-- RECORDS SUPPLIED follows --

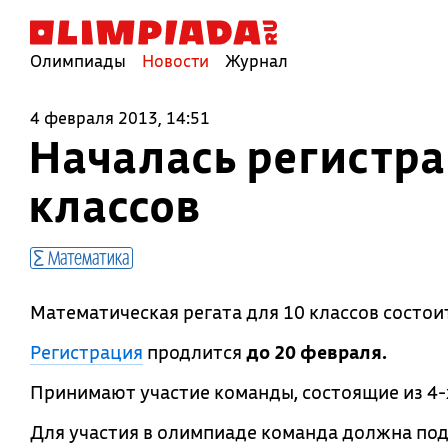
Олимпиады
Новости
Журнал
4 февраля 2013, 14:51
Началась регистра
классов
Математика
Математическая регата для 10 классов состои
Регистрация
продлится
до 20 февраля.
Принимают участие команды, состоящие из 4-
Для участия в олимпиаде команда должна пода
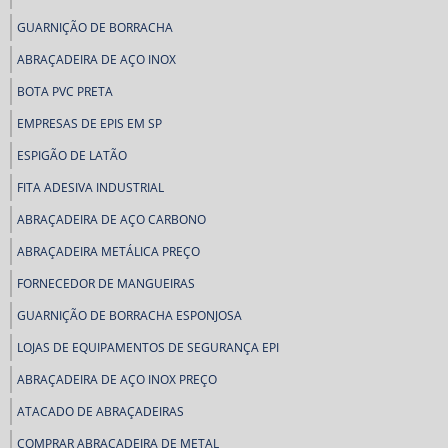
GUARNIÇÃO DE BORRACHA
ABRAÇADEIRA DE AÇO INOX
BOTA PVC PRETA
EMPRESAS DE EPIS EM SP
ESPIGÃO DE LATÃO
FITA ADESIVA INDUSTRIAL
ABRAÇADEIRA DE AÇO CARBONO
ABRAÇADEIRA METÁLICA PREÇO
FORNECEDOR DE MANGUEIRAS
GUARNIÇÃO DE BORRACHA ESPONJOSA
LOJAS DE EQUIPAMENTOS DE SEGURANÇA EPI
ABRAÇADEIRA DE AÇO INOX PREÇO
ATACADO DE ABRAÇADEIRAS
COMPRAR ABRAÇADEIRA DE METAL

-- RECORDS SUPPLIED concluded --

§ **WHAT IS BEING ASKED**: All of the listing is to be written out exactly, with the pictures left out.

§ **WRITTEN RESPONSE**:
Олимпиады
Новости
Журнал
4 февраля 2013, 14:51
Началась регистра
классов
Математика
Математическая регата для 10 классов состои
Регистрация
продлится
до 20 февраля.
Принимают участие команды, состоящие из 4-
Для участия в олимпиаде команда должна пода
GUARNIÇÃO DE BORRACHA
ABRAÇADEIRA DE AÇO INOX
BOTA PVC PRETA
EMPRESAS DE EPIS EM SP
ESPIGÃO DE LATÃO
FITA ADESIVA INDUSTRIAL
ABRAÇADEIRA DE AÇO CARBONO
ABRAÇADEIRA METÁLICA PREÇO
FORNECEDOR DE MANGUEIRAS
GUARNIÇÃO DE BORRACHA ESPONJOSA
LOJAS DE EQUIPAMENTOS DE SEGURANÇA EPI
ABRAÇADEIRA DE AÇO INOX PREÇO
ATACADO DE ABRAÇADEIRAS
COMPRAR ABRAÇADEIRA DE METAL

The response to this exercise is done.